2011-09-01 / Front Page

Unemployment Stagnant For County

Fulton’s July ranking is #64 out of 67 counties
By Jean Snyder

Fulton County’s labor force statistics for July remained largely unchanged from June, although the county’s unemployment rate decreased by two-tenths of a percentage point. The small decrease still kept the county’s ranking at 64 (out of 67 counties), unchanged from June and the fourth-fromhighest unemployment rate in the state. The county had held the 66th ranking for the most part of two years and has never dropped below the 64th position during that time. Only Carbon, Philadelphia and Cameron counties had a higher unemployment rate in July.

Fulton County posted a 10.1 percent unemployment rate for July, down from 10.3 percent in June, according to preliminary figures released by the Department of Labor and Industry this week. Fulton’s unemployment rate for July 2010 was 11.6 percent.

The number employed dropped from 6,900 in June to 6,800 in July, while the labor force (7,600) and the number of unemployed (800) remained unchanged. Pennsylvania’s seasonally adjusted unemployment rate was 7.6 percent in June, up from 7.4 percent in May.

Pennsylvania’s seasonally adjusted unemployment rate was 7.8 percent in July, up from 7.6 percent in June.
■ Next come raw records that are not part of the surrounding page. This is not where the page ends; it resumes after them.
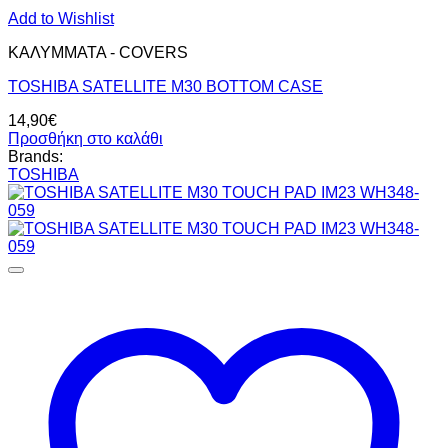
Add to Wishlist
ΚΑΛΥΜΜΑΤΑ - COVERS
TOSHIBA SATELLITE M30 BOTTOM CASE
14,90
€
Προσθήκη στο καλάθι
Brands:
TOSHIBA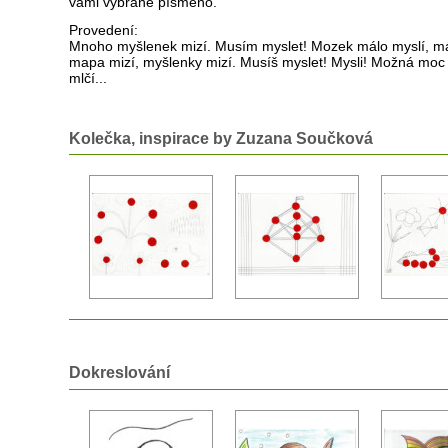
vámi vybrané písmeno.
Provedení:
Mnoho myšlenek mizí. Musím myslet! Mozek málo myslí, 
mapa mizí, myšlenky mizí. Musíš myslet! Mysli! Možná mo
mlčí...
Kolečka, inspirace by Zuzana Součková
Dokreslování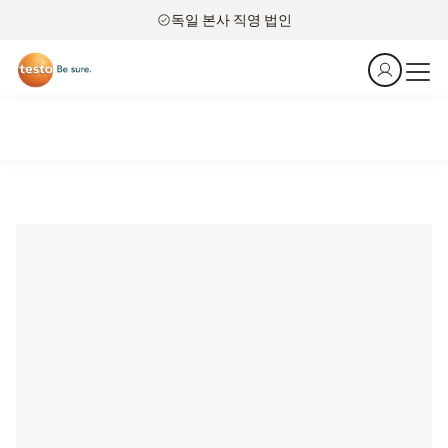
독일 본사 직영 법인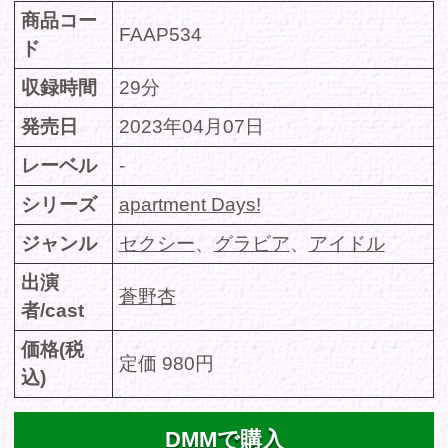
定価 980円
込)
DMMで購入
サンプル動画(Fantia)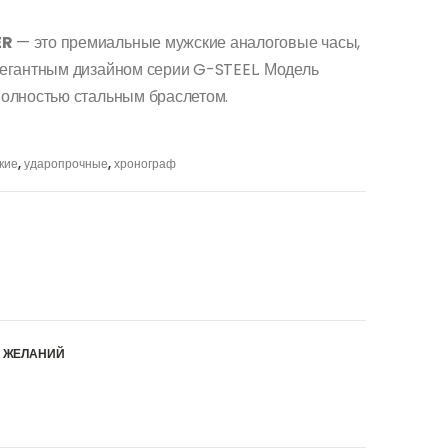
ER
— это премиальные мужские аналоговые часы,
егантным дизайном серии G-STEEL. Модель
олностью стальным браслетом.
кие
,
ударопрочные
,
хронограф
К ЖЕЛАНИЙ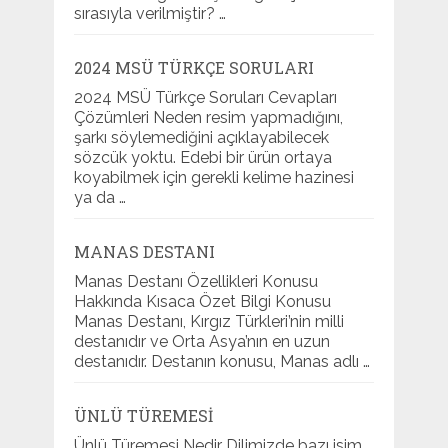
sırasıyla verilmiştir? …
2024 MSÜ TÜRKÇE SORULARI
2024 MSÜ Türkçe Soruları Cevapları
Çözümleri Neden resim yapmadığını,
şarkı söylemediğini açıklayabilecek
sözcük yoktu. Edebi bir ürün ortaya
koyabilmek için gerekli kelime hazinesi
ya da …
MANAS DESTANI
Manas Destanı Özellikleri Konusu
Hakkında Kısaca Özet Bilgi Konusu
Manas Destanı, Kırgız Türkleri’nin milli
destanıdır ve Orta Asya’nın en uzun
destanıdır. Destanın konusu, Manas adlı …
ÜNLÜ TÜREMESI
Ünlü Türemesi Nedir Dilimizde bazı isim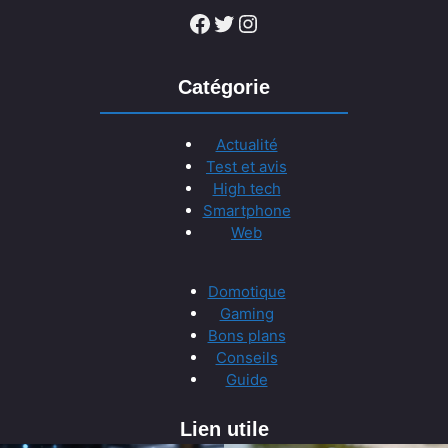
Facebook
Twitter
Instagram
Catégorie
Actualité
Test et avis
High tech
Smartphone
Web
Domotique
Gaming
Bons plans
Conseils
Guide
Lien utile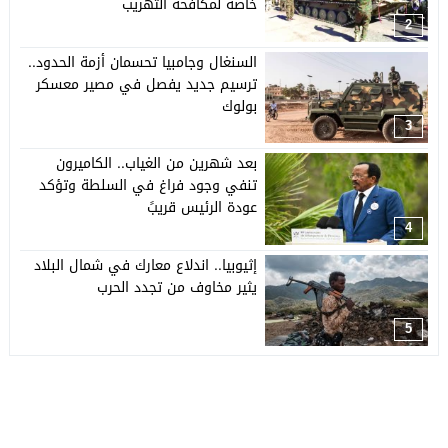
خاصة لمكافحة التهريب
2
السنغال وجامبيا تحسمان أزمة الحدود..
ترسيم جديد يفصل في مصير معسكر
بولوك
3
بعد شهرين من الغياب.. الكاميرون
تنفي وجود فراغ في السلطة وتؤكد
عودة الرئيس قريبً
4
إثيوبيا.. اندلاع معارك في شمال البلاد
يثير مخاوف من تجدد الحرب
5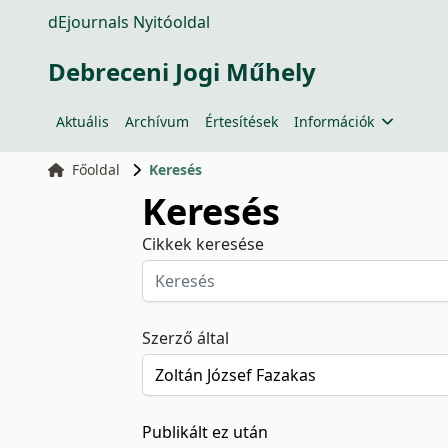
dEjournals Nyitóoldal
Debreceni Jogi Műhely
Aktuális
Archívum
Értesítések
Információk
Főoldal
Keresés
Keresés
Cikkek keresése
Szerző által
Publikált ez után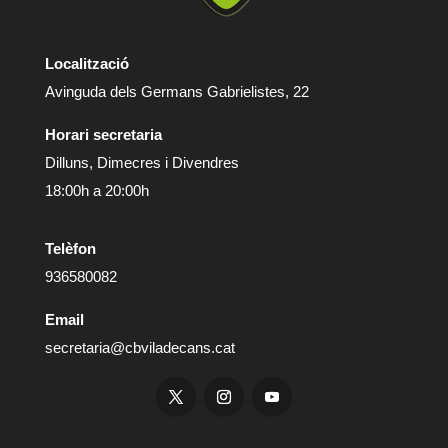
Localització
Avinguda dels Germans Gabrielistes, 22
Horari secretaria
Dilluns, Dimecres i Divendres
18:00h a 20:00h
Telèfon
936580082
Email
secretaria@cbviladecans.cat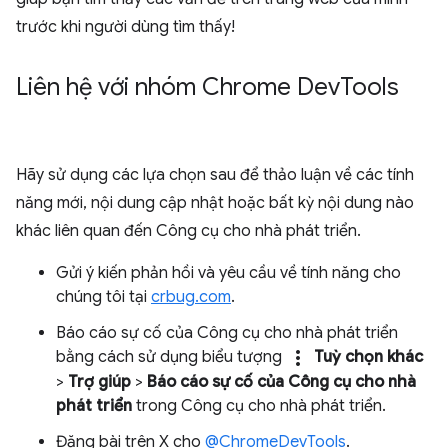
trước khi người dùng tìm thấy!
Liên hệ với nhóm Chrome Dev
Tools
Hãy sử dụng các lựa chọn sau để thảo luận về các tính
năng mới, nội dung cập nhật hoặc bất kỳ nội dung nào
khác liên quan đến Công cụ cho nhà phát triển.
Gửi ý kiến phản hồi và yêu cầu về tính năng cho
chúng tôi tại
crbug.com
.
Báo cáo sự cố của Công cụ cho nhà phát triển
more_vert
bằng cách sử dụng biểu tượng
Tuỳ chọn khác
>
Trợ giúp
>
Báo cáo sự cố của Công cụ cho nhà
phát triển
trong Công cụ cho nhà phát triển.
Đăng bài trên X cho
@ChromeDevTools
.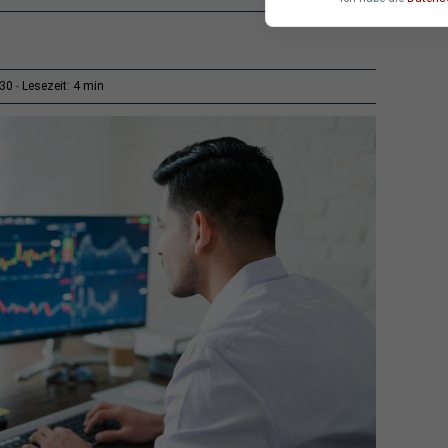
4 min
:30
Lesezeit: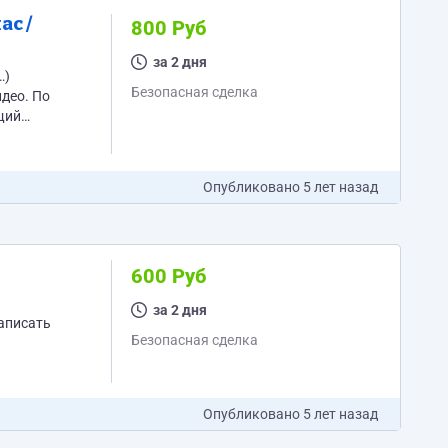
ас /
800 Руб
за 2 дня
Безопасная сделка
Опубликовано
5 лет назад
600 Руб
за 2 дня
записать
Безопасная сделка
ое
Опубликовано
5 лет назад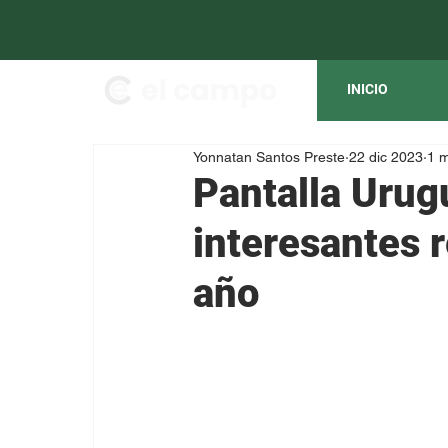
INICIO
Yonnatan Santos Preste
22 dic 2023
1 m
Pantalla Urugu
interesantes 
año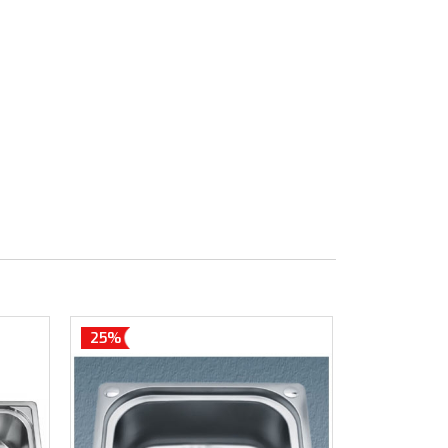
25%
25%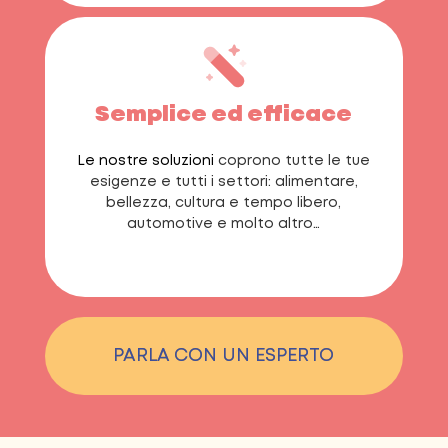
Semplice ed efficace
Le nostre soluzioni
coprono tutte le tue
esigenze e tutti i settori: alimentare,
bellezza, cultura e tempo libero,
automotive e molto altro…
PARLA CON UN ESPERTO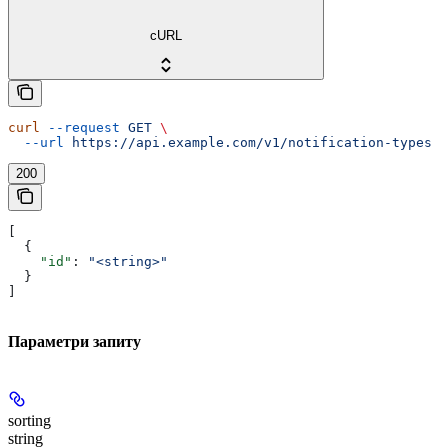
cURL
curl
 --request
 GET
 \
  --url
 https://api.example.com/v1/notification-types
200
[
  {
    "id"
: 
"<string>"
  }
]
Параметри запиту
sorting
string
Pennsylvania’s unemployment rate was below the U.S. rate of 9.1 percent in July, and has been below the U.S. rate for 39 consecutive months, and at or below the U.S. rate for 57 consecutive months.

Pennsylvania’s July unemployment rate was down 0.8 percentage points from July 2010.

Pennsylvania’s seasonally adjusted civilian labor force – the number of people working or looking for work – was down 24,000 in July to 6,303,000. Resi- dent employment fell by 39,000 to 5,809,000, while the number of unemployed residents was up 15,000 to 494,000. Pennsylvania’s labor force was 24,000 below its July 2010 level.

Rankings for Fulton’s neighboring counties include Franklin at number 13 (up from number 11 in June), with an unemployment rate of 7.0 percent, up from June’s rate of 6.9.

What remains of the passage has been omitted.